### [What is required]
Please print every record below exactly as it appears.
Segment Open
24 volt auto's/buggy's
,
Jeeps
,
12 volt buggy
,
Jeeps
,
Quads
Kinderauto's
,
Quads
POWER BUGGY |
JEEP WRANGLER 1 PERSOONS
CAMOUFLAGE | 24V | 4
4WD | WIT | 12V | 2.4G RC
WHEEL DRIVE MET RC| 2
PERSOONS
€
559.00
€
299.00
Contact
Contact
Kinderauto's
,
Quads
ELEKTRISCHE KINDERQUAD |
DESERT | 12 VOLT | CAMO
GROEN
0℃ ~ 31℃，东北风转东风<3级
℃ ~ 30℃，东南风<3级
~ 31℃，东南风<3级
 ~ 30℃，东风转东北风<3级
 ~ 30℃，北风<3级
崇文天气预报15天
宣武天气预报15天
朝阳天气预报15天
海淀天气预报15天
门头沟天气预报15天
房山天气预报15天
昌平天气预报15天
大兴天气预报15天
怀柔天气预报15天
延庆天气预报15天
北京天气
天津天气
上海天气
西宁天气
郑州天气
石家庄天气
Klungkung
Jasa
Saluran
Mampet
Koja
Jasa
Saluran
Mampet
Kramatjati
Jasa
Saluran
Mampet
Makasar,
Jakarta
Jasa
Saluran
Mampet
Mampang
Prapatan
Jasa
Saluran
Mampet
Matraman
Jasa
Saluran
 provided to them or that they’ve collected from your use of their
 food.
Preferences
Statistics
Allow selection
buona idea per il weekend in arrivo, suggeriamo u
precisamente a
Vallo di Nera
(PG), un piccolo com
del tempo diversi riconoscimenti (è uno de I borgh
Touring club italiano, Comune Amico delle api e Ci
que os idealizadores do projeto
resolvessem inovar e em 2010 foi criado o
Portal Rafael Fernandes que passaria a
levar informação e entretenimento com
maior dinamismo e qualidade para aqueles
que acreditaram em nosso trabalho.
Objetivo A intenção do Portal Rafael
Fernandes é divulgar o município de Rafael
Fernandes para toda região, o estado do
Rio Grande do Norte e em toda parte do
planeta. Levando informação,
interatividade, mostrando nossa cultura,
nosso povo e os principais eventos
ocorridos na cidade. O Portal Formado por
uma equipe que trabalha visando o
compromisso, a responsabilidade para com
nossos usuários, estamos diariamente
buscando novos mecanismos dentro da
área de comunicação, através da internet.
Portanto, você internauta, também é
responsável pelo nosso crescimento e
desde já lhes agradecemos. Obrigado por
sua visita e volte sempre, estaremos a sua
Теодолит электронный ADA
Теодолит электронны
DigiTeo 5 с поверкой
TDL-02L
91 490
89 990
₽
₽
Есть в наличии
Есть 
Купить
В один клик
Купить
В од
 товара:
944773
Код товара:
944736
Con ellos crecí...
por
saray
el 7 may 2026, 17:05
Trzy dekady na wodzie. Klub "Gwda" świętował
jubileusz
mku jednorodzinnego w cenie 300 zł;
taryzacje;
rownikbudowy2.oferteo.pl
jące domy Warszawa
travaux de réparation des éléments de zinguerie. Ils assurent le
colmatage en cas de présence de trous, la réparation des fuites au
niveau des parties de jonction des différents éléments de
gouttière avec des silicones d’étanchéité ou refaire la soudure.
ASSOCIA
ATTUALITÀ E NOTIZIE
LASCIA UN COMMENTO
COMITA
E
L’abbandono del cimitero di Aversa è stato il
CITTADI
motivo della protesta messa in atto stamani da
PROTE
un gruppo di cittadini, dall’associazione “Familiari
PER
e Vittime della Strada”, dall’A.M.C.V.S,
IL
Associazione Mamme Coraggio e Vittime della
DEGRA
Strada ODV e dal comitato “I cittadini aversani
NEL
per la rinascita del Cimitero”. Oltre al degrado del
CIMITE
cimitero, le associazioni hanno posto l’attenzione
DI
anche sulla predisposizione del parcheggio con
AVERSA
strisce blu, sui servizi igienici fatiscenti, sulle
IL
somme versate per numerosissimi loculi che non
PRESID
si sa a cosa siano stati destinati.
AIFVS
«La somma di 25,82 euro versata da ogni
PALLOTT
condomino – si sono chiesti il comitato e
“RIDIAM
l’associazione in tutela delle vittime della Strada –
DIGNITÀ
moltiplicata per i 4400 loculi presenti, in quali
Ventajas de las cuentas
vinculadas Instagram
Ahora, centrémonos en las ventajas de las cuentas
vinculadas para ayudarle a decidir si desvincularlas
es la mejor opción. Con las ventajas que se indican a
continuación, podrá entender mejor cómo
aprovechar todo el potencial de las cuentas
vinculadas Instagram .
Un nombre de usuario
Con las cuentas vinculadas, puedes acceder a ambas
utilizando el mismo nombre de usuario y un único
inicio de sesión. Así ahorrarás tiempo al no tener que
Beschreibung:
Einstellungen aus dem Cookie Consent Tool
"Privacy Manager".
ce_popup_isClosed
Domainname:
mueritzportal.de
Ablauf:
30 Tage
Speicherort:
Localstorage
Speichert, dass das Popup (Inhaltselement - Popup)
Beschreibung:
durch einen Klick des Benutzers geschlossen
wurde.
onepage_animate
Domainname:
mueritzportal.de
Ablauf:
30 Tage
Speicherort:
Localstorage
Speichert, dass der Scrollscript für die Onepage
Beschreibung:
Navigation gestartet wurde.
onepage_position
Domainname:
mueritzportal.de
Segment Closed
### [Your response]
24 volt auto's/buggy's
,
Jeeps
,
12 volt buggy
,
Jeeps
,
Quads
Kinderauto's
,
Quads
POWER BUGGY |
JEEP WRANGLER 1 PERSOONS
CAMOUFLAGE | 24V | 4
4WD | WIT | 12V | 2.4G RC
WHEEL DRIVE MET RC| 2
PERSOONS
€
559.00
€
299.00
Contact
Contact
Kinderauto's
,
Quads
ELEKTRISCHE KINDERQUAD |
DESERT | 12 VOLT | CAMO
GROEN
0℃ ~ 31℃，东北风转东风<3级
℃ ~ 30℃，东南风<3级
~ 31℃，东南风<3级
 ~ 30℃，东风转东北风<3级
 ~ 30℃，北风<3级
崇文天气预报15天
宣武天气预报15天
朝阳天气预报15天
海淀天气预报15天
门头沟天气预报15天
房山天气预报15天
昌平天气预报15天
大兴天气预报15天
怀柔天气预报15天
延庆天气预报15天
北京天气
天津天气
上海天气
西宁天气
郑州天气
石家庄天气
Klungkung
Jasa
Saluran
Mampet
Koja
Jasa
Saluran
Mampet
Kramatjati
Jasa
Saluran
Mampet
Makasar,
Jakarta
Jasa
Saluran
Mampet
Mampang
Prapatan
Jasa
Saluran
Mampet
Matraman
Jasa
Saluran
 provided to them or that they’ve collected from your use of their
 food.
Preferences
Statistics
Allow selection
buona idea per il weekend in arrivo, suggeriamo u
precisamente a
Vallo di Nera
(PG), un piccolo com
del tempo diversi riconoscimenti (è uno de I borgh
Touring club italiano, Comune Amico delle api e Ci
que os idealizadores do projeto
resolvessem inovar e em 2010 foi criado o
Portal Rafael Fernandes que passaria a
levar informação e entretenimento com
maior dinamismo e qualidade para aqueles
que acreditaram em nosso trabalho.
Objetivo A intenção do Portal Rafael
Fernandes é divulgar o município de Rafael
Fernandes para toda região, o estado do
Rio Grande do Norte e em toda parte do
planeta. Levando informação,
interatividade, mostrando nossa cultura,
nosso povo e os principais eventos
ocorridos na cidade. O Portal Formado por
uma equipe que trabalha visando o
compromisso, a responsabilidade para com
nossos usuários, estamos diariamente
buscando novos mecanismos dentro da
área de comunicação, através da internet.
Portanto, você internauta, também é
responsável pelo nosso crescimento e
desde já lhes agradecemos. Obrigado por
sua visita e volte sempre, estaremos a sua
Теодолит электронный ADA
Теодолит электронны
DigiTeo 5 с поверкой
TDL-02L
91 490
89 990
₽
₽
Есть в наличии
Есть 
Купить
В один клик
Купить
В од
 товара:
944773
Код товара:
944736
Con ellos crecí...
por
saray
el 7 may 2026, 17:05
Trzy dekady na wodzie. Klub "Gwda" świętował
jubileusz
mku jednorodzinnego w cenie 300 zł;
taryzacje;
rownikbudowy2.oferteo.pl
jące domy Warszawa
travaux de réparation des éléments de zinguerie. Ils assurent le
colmatage en cas de présence de trous, la réparation des fuites au
niveau des parties de jonction des différents éléments de
gouttière avec des silicones d’étanchéité ou refaire la soudure.
ASSOCIA
ATTUALITÀ E NOTIZIE
LASCIA UN COMMENTO
COMITA
E
L’abbandono del cimitero di Aversa è stato il
CITTADI
motivo della protesta messa in atto stamani da
PROTE
un gruppo di cittadini, dall’associazione “Familiari
PER
e Vittime della Strada”, dall’A.M.C.V.S,
IL
Associazione Mamme Coraggio e Vittime della
DEGRA
Strada ODV e dal comitato “I cittadini aversani
NEL
per la rinascita del Cimitero”. Oltre al degrado del
CIMITE
cimitero, le associazioni hanno posto l’attenzione
DI
anche sulla predisposizione del parcheggio con
AVERSA
strisce blu, sui servizi igienici fatiscenti, sulle
IL
somme versate per numerosissimi loculi che non
PRESID
si sa a cosa siano stati destinati.
AIFVS
«La somma di 25,82 euro versata da ogni
PALLOTT
condomino – si sono chiesti il comitato e
“RIDIAM
l’associazione in tutela delle vittime della Strada –
DIGNITÀ
moltiplicata per i 4400 loculi presenti, in quali
Ventajas de las cuentas
vinculadas Instagram
Ahora, centrémonos en las ventajas de las cuentas
vinculadas para ayudarle a decidir si desvincularlas
es la mejor opción. Con las ventajas que se indican a
continuación, podrá entender mejor cómo
aprovechar todo el potencial de las cuentas
vinculadas Instagram .
Un nombre de usuario
Con las cuentas vinculadas, puedes acceder a ambas
utilizando el mismo nombre de usuario y un único
inicio de sesión. Así ahorrarás tiempo al no tener que
Beschreibung:
Einstellungen aus dem Cookie Consent Tool
"Privacy Manager".
ce_popup_isClosed
Domainname:
mueritzportal.de
Ablauf:
30 Tage
Speicherort:
Localstorage
Speichert, dass das Popup (Inhaltselement - Popup)
Beschreibung:
durch einen Klick des Benutzers geschlossen
wurde.
onepage_animate
Domainname:
mueritzportal.de
Ablauf:
30 Tage
Speicherort:
Localstorage
Speichert, dass der Scrollscript für die Onepage
Beschreibung:
Navigation gestartet wurde.
onepage_position
Domainname:
mueritzportal.de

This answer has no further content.